Review: "My Cat Yugoslavia" by Pajtim Statovci


I am at that age where it is not so hard to find published books by writers who are younger than I am. It is a fact that doesn’t bother me so much as it would have when I was younger, but of the two books I have read by authors younger than I am, neither have been what I’d call great (but both are writers outside of the United States, whose works have been translated and were born in 1990). The first book I am referring too was Raphael Montes weak thriller Perfect Days, and this book, My Cat Yugoslavia by Pajtim Statovci might be worse than that. I don’t say that out of bitter jealousy, but because the book I read blew me away by how unspecial and uninteresting it was: treading ground superior writers have done before, and with less skill and narrative flair. The story focuses on two time periods separated by only a few decades.
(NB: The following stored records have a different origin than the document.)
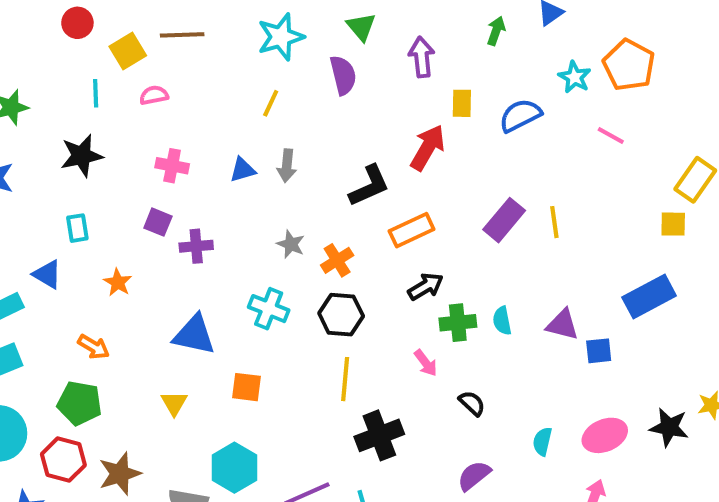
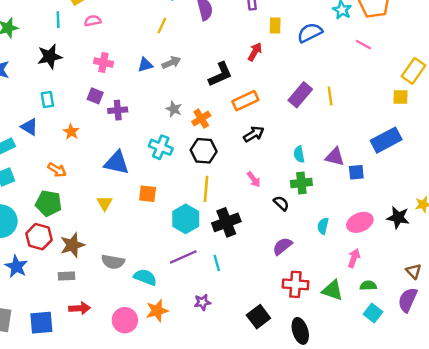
red arrow: (428, 148) -> (255, 52), size x0.7
gray arrow: (287, 166) -> (171, 62), turned -120
green cross: (458, 323) -> (301, 183), moved
cyan hexagon: (234, 468) -> (186, 219), moved

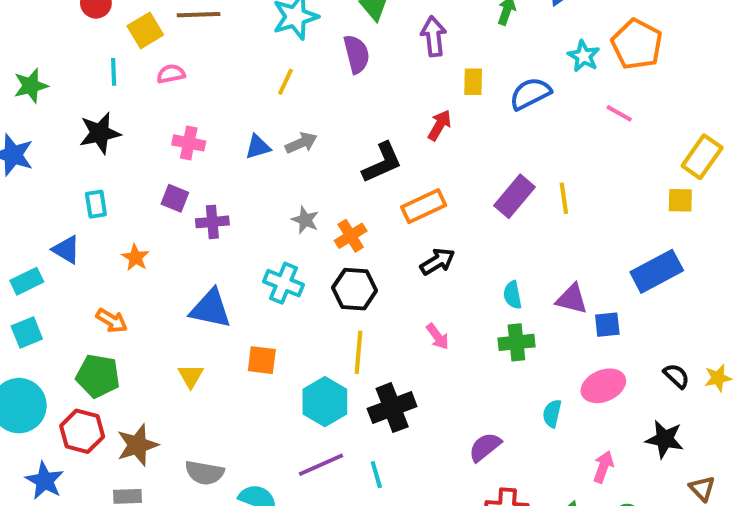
black semicircle: (281, 203) -> (676, 376), moved
black star: (398, 218) -> (665, 439), moved
pink ellipse: (360, 222) -> (603, 386), moved

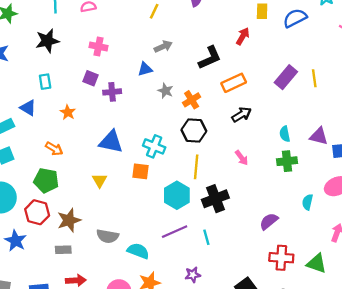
blue triangle: (258, 147) -> (145, 69), moved
cyan cross: (283, 283) -> (154, 146), moved

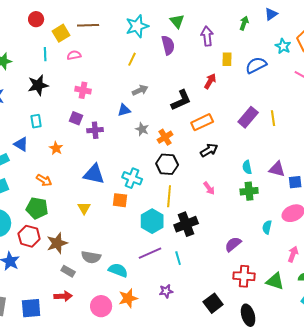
gray rectangle: (63, 250) -> (68, 271), moved, turned 32

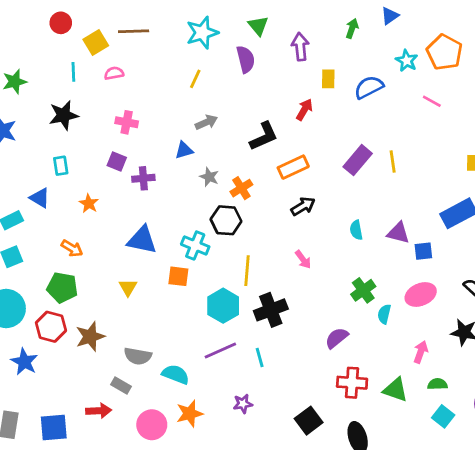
black hexagon: (167, 164) -> (226, 220), moved
green cross: (249, 191) -> (363, 290), moved, turned -30
gray rectangle: (68, 271) -> (121, 386), moved

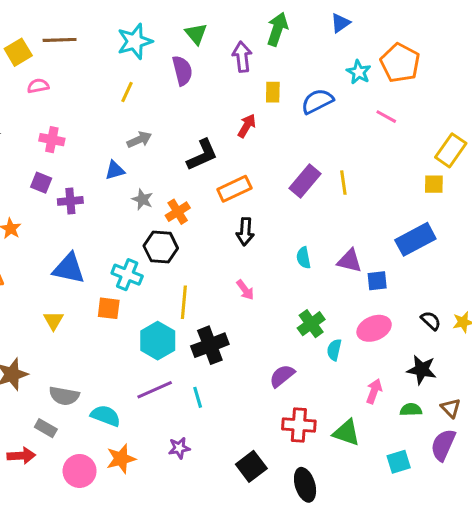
green arrow: (352, 28) -> (277, 29), moved, size x1.5
black arrow: (303, 206) -> (245, 232), turned 125
green semicircle: (437, 384) -> (411, 410), moved
cyan square: (443, 416) -> (399, 462), turned 35

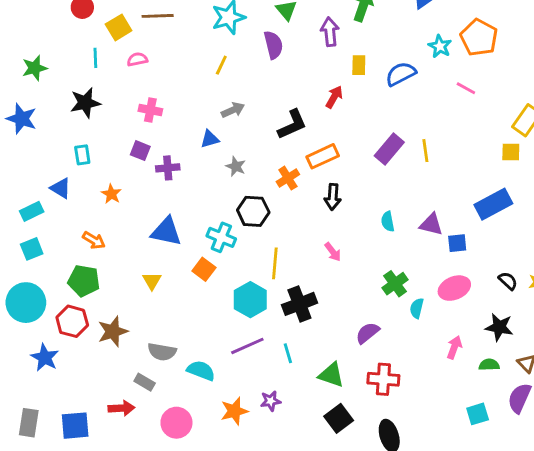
orange cross: (178, 212) -> (288, 178), moved
orange square: (109, 308) -> (204, 269), turned 30
green triangle: (346, 433) -> (331, 375), moved
orange star: (121, 459) -> (234, 411), moved

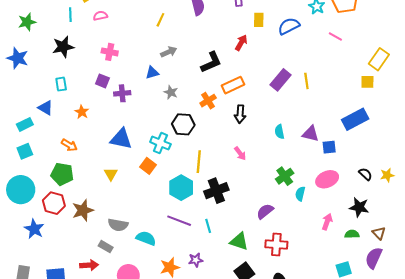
purple line: (247, 346) -> (179, 221), turned 45

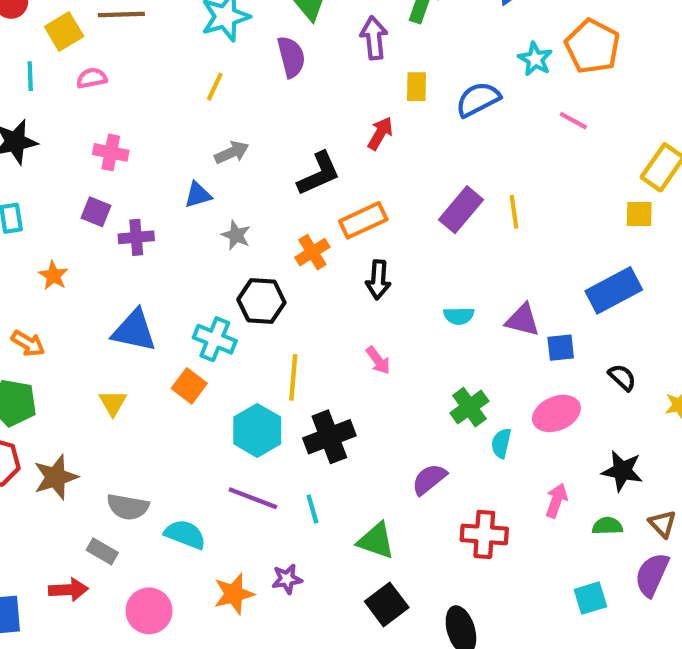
cyan semicircle: (279, 132) -> (459, 316), turned -80
black semicircle: (365, 174) -> (622, 377), moved
red cross: (276, 244) -> (484, 534), moved

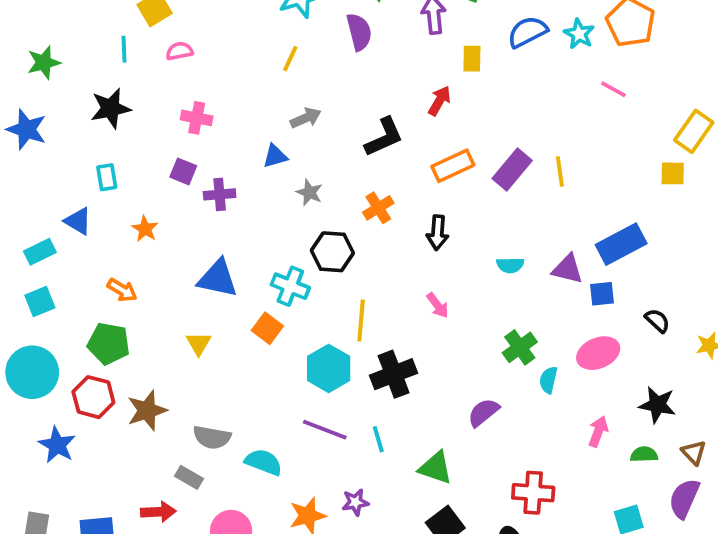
blue semicircle: (478, 99) -> (527, 32), moved
orange rectangle: (363, 220) -> (453, 166), moved
blue rectangle: (614, 290) -> (621, 244), moved
red cross: (484, 534) -> (533, 493), moved

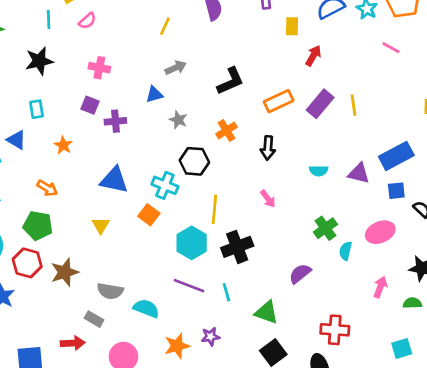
pink semicircle: (179, 51) -> (87, 21), turned 150
red arrow: (439, 101) -> (313, 56), moved
blue square: (602, 294) -> (396, 191), moved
First we meet Bekim, a young university whose life as a closeted Yugoslavian Muslim immigrant in Finland is characterized by misanthropy, isolation and random sex with men he meets in chartrooms, which is shown in the book’s opening and best scene where a fantasy is fulfilled and supplanted by boring reality. This is changed when he meets a talking cat in a gay nightclub, a scene where the book really curdled for me in its Bekim’s sloppy shift in mood and personality.  The other story focuses on Bekim’s mother Emine from 1980 to 2009, where she marries Bajram and starts her family only for it to be slowly chipped away into nothing. These two stories have little congruency, but both are hindered by weak themes and often self-indulgent stretches of self-conscious prose, and the scenes with the cat feel like fourth or fifth rate Murakmi clones: the sheep man he is not. This is a totally underwhelming novel: one I’ve seen before done better and one I’ll most likely forget about pretty soon.